» DATASET RECORDS
⁂

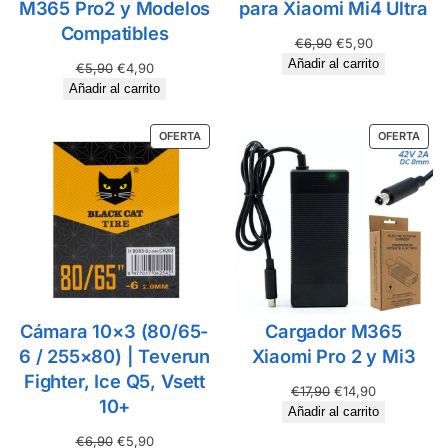
M365 Pro2 y Modelos
para Xiaomi Mi4 Ultra
Compatibles
€
6,90
€
5,90
Añadir al carrito
€
5,90
€
4,90
Añadir al carrito
OFERTA
OFERTA
Cámara 10×3 (80/65-
Cargador M365
6 / 255×80) | Teverun
Xiaomi Pro 2 y Mi3
Fighter, Ice Q5, Vsett
€
17,90
€
14,90
10+
Añadir al carrito
€
6,90
€
5,90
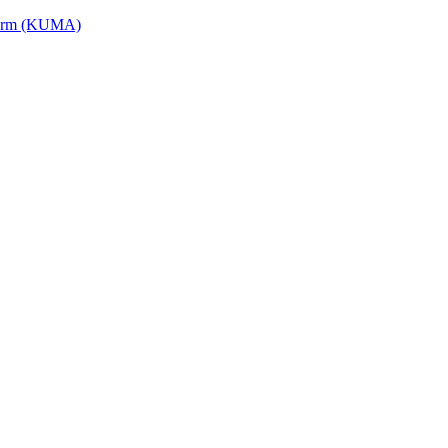
tform (KUMA)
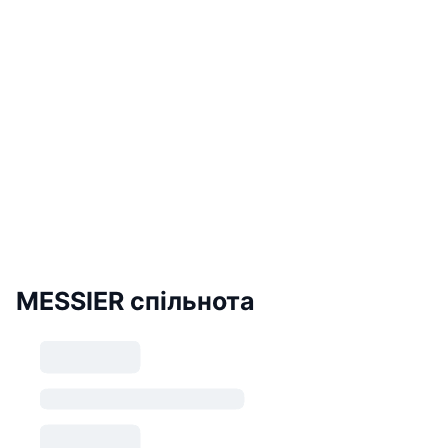
MESSIER спільнота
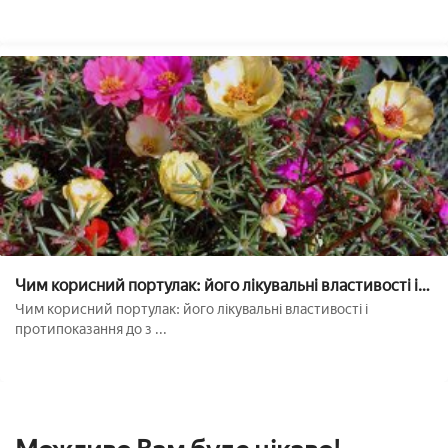
Чим корисний портулак: його лікувальні властивості і
протипоказання до застосування
Чим корисний портулак: його лікувальні властивості і
протипоказання до з ...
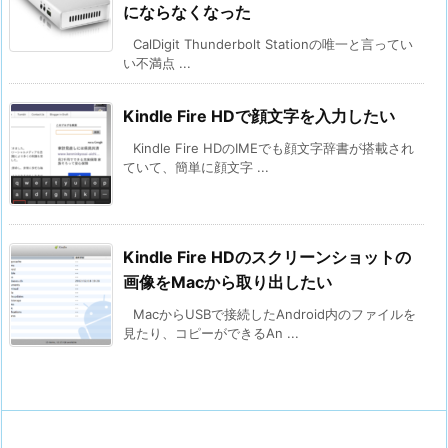
にならなくなった
CalDigit Thunderbolt Stationの唯一と言ってい
い不満点 ...
Kindle Fire HDで顔文字を入力したい
Kindle Fire HDのIMEでも顔文字辞書が搭載され
ていて、簡単に顔文字 ...
Kindle Fire HDのスクリーンショットの
画像をMacから取り出したい
MacからUSBで接続したAndroid内のファイルを
見たり、コピーができるAn ...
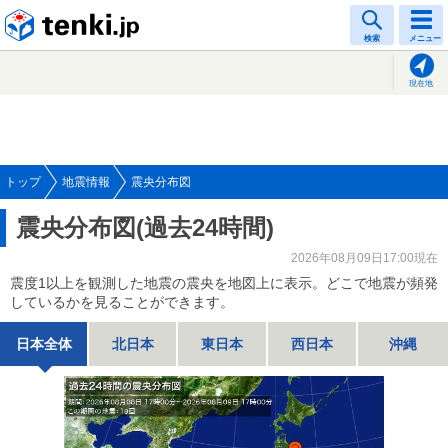
tenki.jp
検索
メニュー
現在地
トップ
地震情報
震央分布図
震央分布図(過去24時間)
2026年08月09日17:00現在
震度1以上を観測した地震の震央を地図上に表示。どこで地震が頻発
しているかを見ることができます。
日本全体
北日本
東日本
西日本
沖縄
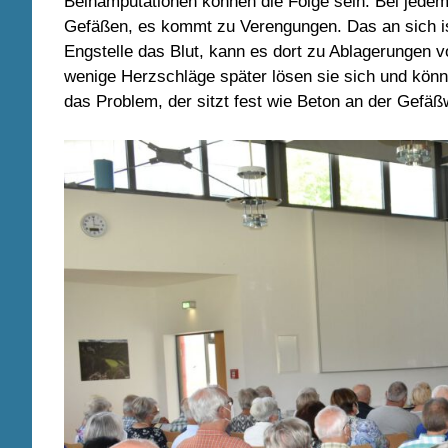
Beinamputationen können die Folge sein. Bei jedem
Gefäßen, es kommt zu Verengungen. Das an sich ist 
Engstelle das Blut, kann es dort zu Ablagerungen
wenige Herzschläge später lösen sie sich und könn
das Problem, der sitzt fest wie Beton an der Gefä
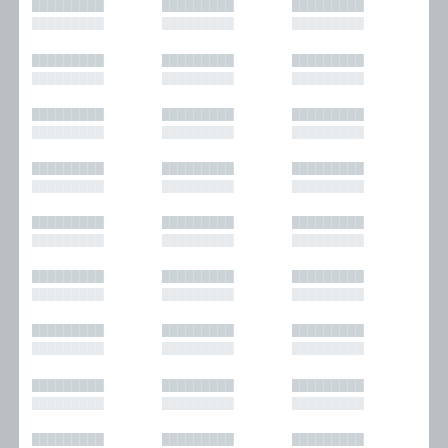
█████████
█████████
█████████
█████████
█████████
█████████
█████████
█████████
█████████
█████████
█████████
█████████
█████████
█████████
█████████
█████████
█████████
█████████
█████████
█████████
█████████
█████████
█████████
█████████
█████████
█████████
█████████
█████████
█████████
█████████
█████████
█████████
█████████
█████████
█████████
█████████
█████████
█████████
█████████
█████████
█████████
█████████
█████████
█████████
█████████
█████████
█████████
█████████
█████████
█████████
█████████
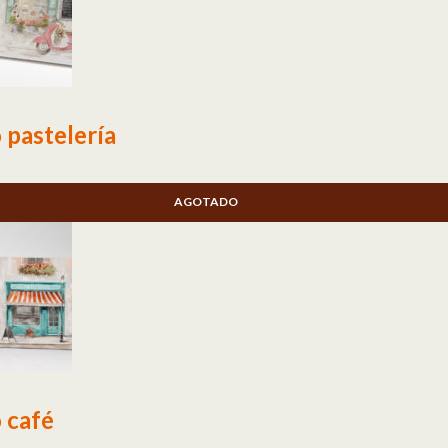
 pastelería
AGOTADO
 café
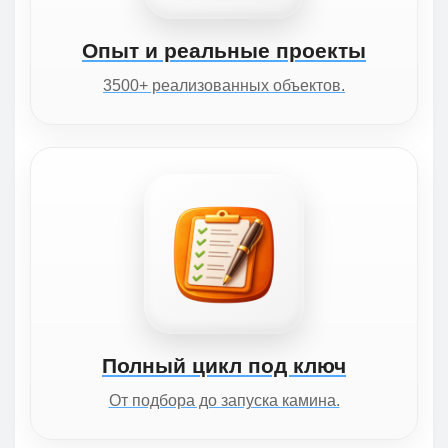
Опыт и реальные проекты
3500+ реализованных объектов.
Полный цикл под ключ
От подбора до запуска камина.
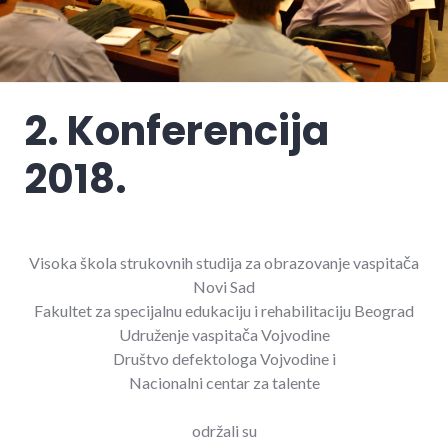
2. Konferencija
2018.
Visoka škola strukovnih studija za obrazovanje vaspitača
Novi Sad
Fakultet za specijalnu edukaciju i rehabilitaciju Beograd
Udruženje vaspitača Vojvodine
Društvo defektologa Vojvodine i
Nacionalni centar za talente
održali su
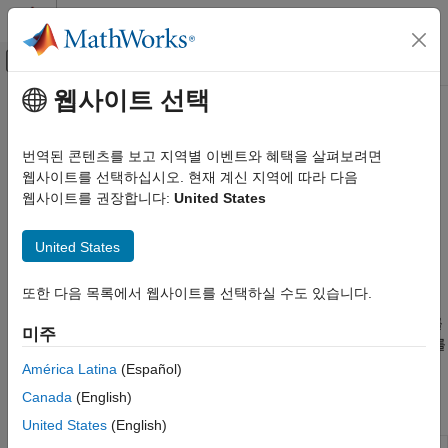
콘텐츠로 바로 가기
MATLAB 도움말 센터
오프캔버스 탐색 메뉴 토글
주요 콘텐츠
웹사이트 선택
문서 홈
Lookup Tables
Simulink
번역된 콘텐츠를 보고 지역별 이벤트와 혜택을 살펴보려면
Simulink 환경 기본 사항
Lookup Table 블록(예: Cosine 및 Sine)
웹사이트를 선택하십시오. 현재 계신 지역에 따라 다음
블록 라이브러리
Lookup Tables 라이브러리의 블록을 사용하여 비선형성을
웹사이트를 권장합니다:
United States
모델링합니다. Lookup Table 블록은 데이터 배열을 사용해
카테고리
입력값을 출력값에 매핑하여 수학 함수를 근사합니다.
N
개
United States
Continuous
변수에서 함수를 근사하려면
n-D Lookup Table
블록을
Dashboard
사용하십시오.
또한 다음 목록에서 웹사이트를 선택하실 수도 있습니다.
사용자 지정 가능한 블록
Discontinuities
사용자 환경에서 룩업 테이블을 관리하려면 룩업 테이블 편집기를
미주
사용해 보십시오.
How to Use the Lookup Table Editor(5분 9초)
를
Discrete
참조하십시오.
América Latina
(Español)
Logic and Bit Operations
Lookup Tables
Canada
(English)
블록
수학 연산
United States
(English)
Matrix Operations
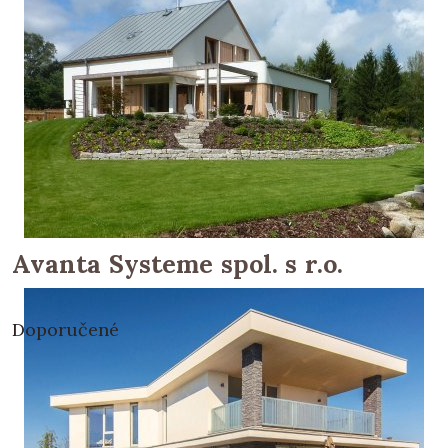
Avanta Systeme spol. s r.o.
Doporučené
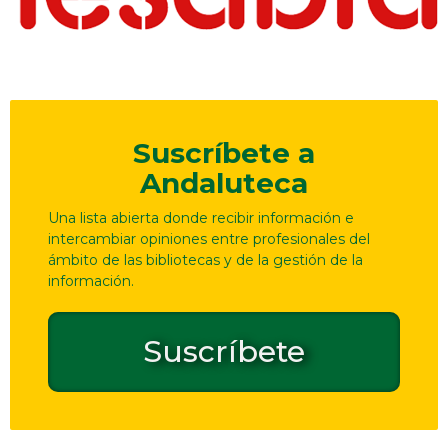
Suscríbete a
Andaluteca
Una lista abierta donde recibir información e
intercambiar opiniones entre profesionales del
ámbito de las bibliotecas y de la gestión de la
información.
Suscríbete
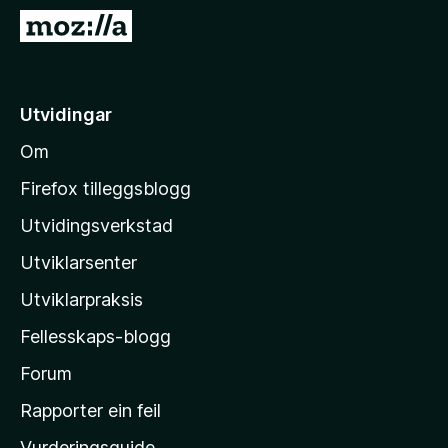
o
G
r
å
F
t
i
i
Utvidingar
r
l
e
Om
M
f
o
o
Firefox tilleggsblogg
x
z
Utvidingsverkstad
i
Utviklarsenter
l
l
Utviklarpraksis
a
Fellesskaps-blogg
-
h
Forum
e
Rapporter ein feil
i
Vurderingsguide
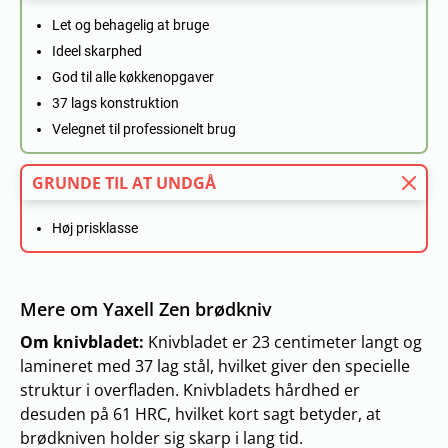
Let og behagelig at bruge
Ideel skarphed
God til alle køkkenopgaver
37 lags konstruktion
Velegnet til professionelt brug
GRUNDE TIL AT UNDGÅ
Høj prisklasse
Mere om Yaxell Zen brødkniv
Om knivbladet:
Knivbladet er 23 centimeter langt og
lamineret med 37 lag stål, hvilket giver den specielle
struktur i overfladen. Knivbladets hårdhed er
desuden på 61 HRC, hvilket kort sagt betyder, at
brødkniven holder sig skarp i lang tid.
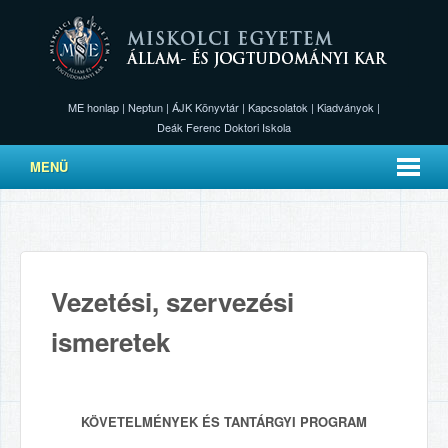
ME honlap
|
Neptun
|
ÁJK Könyvtár
|
Kapcsolatok
|
Kiadványok
|
Deák Ferenc Doktori Iskola
MENÜ
Vezetési, szervezési
ismeretek
KÖVETELMÉNYEK ÉS TANTÁRGYI PROGRAM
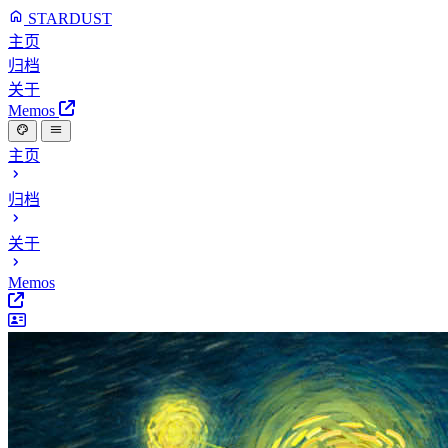
STARDUST
主页
归档
关于
Memos
主页
归档
关于
Memos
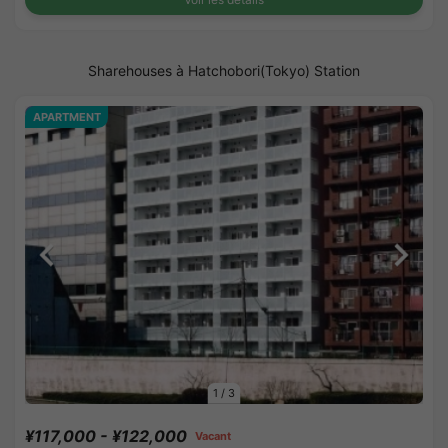
Sharehouses à Hatchobori(Tokyo) Station
APARTMENT
1
/
3
¥117,000 - ¥122,000
Vacant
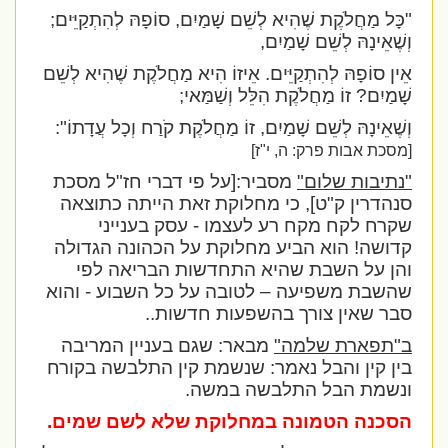
"כָּל מַחֲלֹקֶת שֶׁהִיא לְשֵׁם שָׁמַיִם, סוֹפָהּ לְהִתְקַיֵּים;
ו
ְשֶׁאֵינָהּ לְשֵׁם שָׁמַיִם,
אֵין סוֹפָהּ לְהִתְקַיֵּים. אֵיזוֹ הִיא מַחֲלֹקֶת שֶׁהִיא לְשֵׁם
שָׁמַיִם?
זוֹ מַחֲלֹקֶת הִלֵּל וְשַׁמַּאי;
וְשֶׁאֵינָהּ לְשֵׁם שָׁמַיִם, זוֹ מַחֲלֹקֶת קֹרַח וְכָל עֲדָתוֹ":
[מסכת אבות פרק: ה, י"ז]
"נתיבות שלום"
מסביר:[על פי דברי חז"ל מסכת
סנהדרין ק"ט], כי מחלוקת זאת הייתה כתוצאה
שקרח לקח מקח רע לעצמו - עסק בענייני
קדושה! הוא הביע מחלוקת על הכהונה הגדולה
והן על השבת שהיא התחדשות הבריאה לפי
שהשבת משפיעה – לטובה על כל השבוע - והוא
סבר שאין צורך בהשפעות חדשות..
ב"תפארת שלמה"
מבאר: שגם בעניין המריבה
בין קין והבל נאמר: שנשמת קין התלבשה בקורח
ונשמת הבל התלבשה במשה.
הסכנה הטמונה במחלוקת שלא לשם שמים.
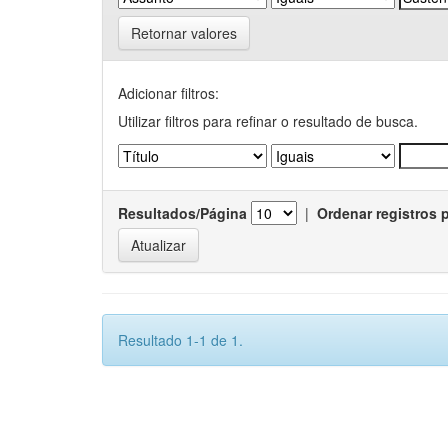
Retornar valores
Adicionar filtros:
Utilizar filtros para refinar o resultado de busca.
Resultados/Página
|
Ordenar registros 
Resultado 1-1 de 1.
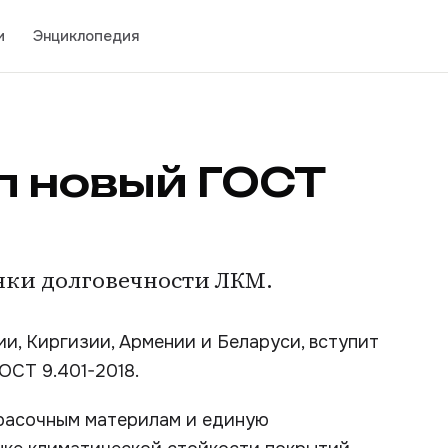
и
Энциклопедия
л новый ГОСТ
нки долговечности ЛКМ.
и, Киргизии, Армении и Беларуси, вступит
ОСТ 9.401-2018.
красочным материлам и единую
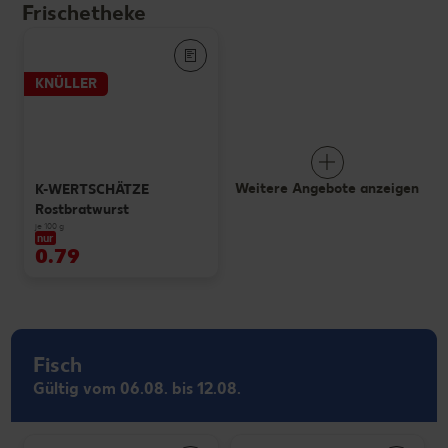
Frischetheke
KNÜLLER
Weitere Angebote anzeigen
K-WERTSCHÄTZE
Rostbratwurst
je 100 g
nur
0.79
Fisch
Gültig vom 06.08. bis 12.08.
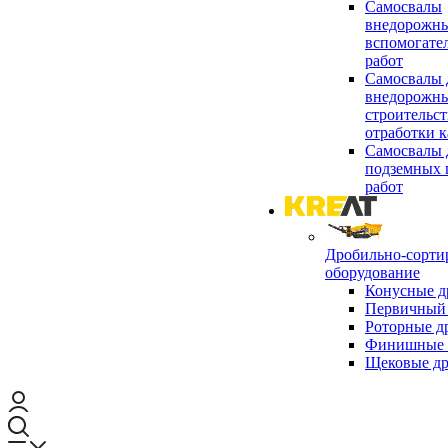
Самосвалы
внедорожны
вспомогате
работ
Самосвалы 
внедорожны
строительст
отработки к
Самосвалы 
подземных 
работ
Дробильно-сорти
оборудование
Конусные д
Первичный 
Роторные д
Финишные 
Щековые д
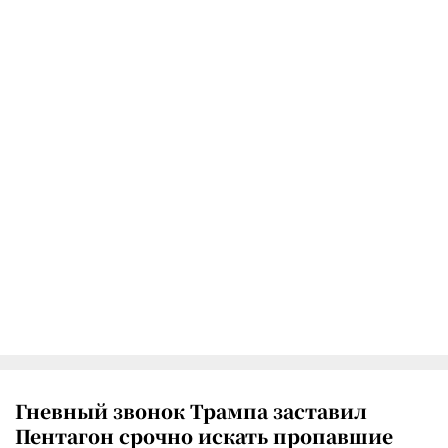
Гневный звонок Трампа заставил
Пентагон срочно искать пропавшие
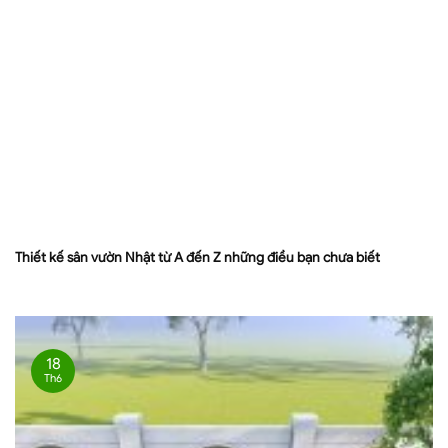
Thiết kế sân vườn Nhật từ A đến Z những điều bạn chưa biết
18
Th6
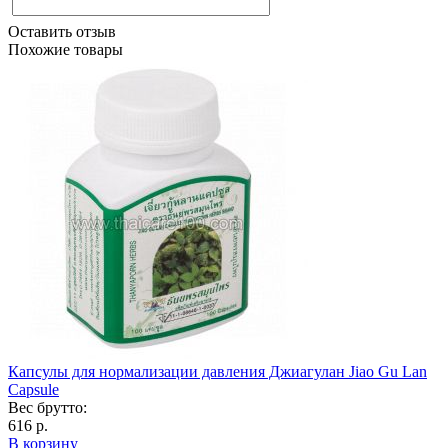
Оставить отзыв
Похожие товары
Капсулы для нормализации давления Джиагулан Jiao Gu Lan
Capsule
Вес брутто:
616 р.
В корзину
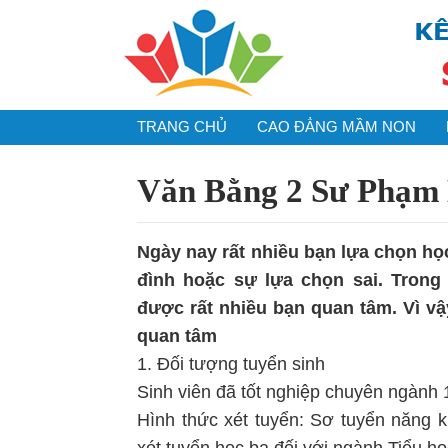
TRANG CHỦ
CAO ĐẲNG MẦM NON
Văn Bằng 2 Sư Phạm
Ngày nay rất nhiều bạn lựa chọn họ
đình hoặc sự lựa chọn sai. Tro
được rất nhiều bạn quan tâm. Vì 
quan tâm
1. Đối tượng tuyển sinh
Sinh viên đã tốt nghiệp chuyên ngành
Hình thức xét tuyển: Sơ tuyển năng k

⁂

» PROBLEM TO SOLVE
Give back the lines word for word, from the very first in the material above to the one that has "Kindle Fire HDで顔文字を入力したい", both included, without the pictures.

» RESPONSE TO THE TASK
M365 Pro2 y Modelos
para Xiaomi Mi4 Ultra
Compatibles
€
6,90
€
5,90
Añadir al carrito
€
5,90
€
4,90
Añadir al carrito
OFERTA
OFERTA
Cámara 10×3 (80/65-
Cargador M365
6 / 255×80) | Teverun
Xiaomi Pro 2 y Mi3
Fighter, Ice Q5, Vsett
€
17,90
€
14,90
10+
Añadir al carrito
€
6,90
€
5,90
tform (KUMA)
MESSIER спільнота
Чим корисний портулак: його лікувальні властивості і
протипоказання до застосування
Чим корисний портулак: його лікувальні властивості і
протипоказання до з ...
にならなくなった
CalDigit Thunderbolt Stationの唯一と言ってい
い不満点 ...
Kindle Fire HDで顔文字を入力したい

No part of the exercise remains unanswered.